* What you are asked to do
Everything from the line containing "Használati útmutató - gránit" through the line containing "Of het nu de" in the listing below should be copied exactly, and nothing more.

* Data to process
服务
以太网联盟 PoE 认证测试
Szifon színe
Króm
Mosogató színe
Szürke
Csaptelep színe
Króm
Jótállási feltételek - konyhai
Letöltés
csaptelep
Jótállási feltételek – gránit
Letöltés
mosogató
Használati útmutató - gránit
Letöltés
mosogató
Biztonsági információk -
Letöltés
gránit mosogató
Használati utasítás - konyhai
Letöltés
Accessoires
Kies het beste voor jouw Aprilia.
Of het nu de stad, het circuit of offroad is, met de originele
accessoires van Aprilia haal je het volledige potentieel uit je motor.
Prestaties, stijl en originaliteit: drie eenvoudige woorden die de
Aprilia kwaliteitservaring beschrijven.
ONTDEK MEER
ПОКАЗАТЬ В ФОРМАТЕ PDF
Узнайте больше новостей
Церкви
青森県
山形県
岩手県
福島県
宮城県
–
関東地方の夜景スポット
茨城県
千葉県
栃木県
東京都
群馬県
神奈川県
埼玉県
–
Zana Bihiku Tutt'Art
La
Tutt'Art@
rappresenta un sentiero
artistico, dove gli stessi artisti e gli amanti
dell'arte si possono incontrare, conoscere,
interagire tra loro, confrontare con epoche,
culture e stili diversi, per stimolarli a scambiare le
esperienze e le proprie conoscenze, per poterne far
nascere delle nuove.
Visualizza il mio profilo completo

* * *

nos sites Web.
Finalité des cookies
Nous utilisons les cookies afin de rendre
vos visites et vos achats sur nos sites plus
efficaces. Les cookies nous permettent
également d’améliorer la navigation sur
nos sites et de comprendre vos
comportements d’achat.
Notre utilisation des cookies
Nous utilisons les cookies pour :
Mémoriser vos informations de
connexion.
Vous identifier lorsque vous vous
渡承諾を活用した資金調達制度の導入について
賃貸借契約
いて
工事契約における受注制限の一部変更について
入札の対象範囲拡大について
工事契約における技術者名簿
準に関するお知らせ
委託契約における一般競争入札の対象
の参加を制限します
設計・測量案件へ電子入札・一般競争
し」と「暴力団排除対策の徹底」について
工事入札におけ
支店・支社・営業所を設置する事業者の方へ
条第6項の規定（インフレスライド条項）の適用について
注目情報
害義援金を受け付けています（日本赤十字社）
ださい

* Output below
Használati útmutató - gránit
Letöltés
mosogató
Biztonsági információk -
Letöltés
gránit mosogató
Használati utasítás - konyhai
Letöltés
Accessoires
Kies het beste voor jouw Aprilia.
Of het nu de stad, het circuit of offroad is, met de originele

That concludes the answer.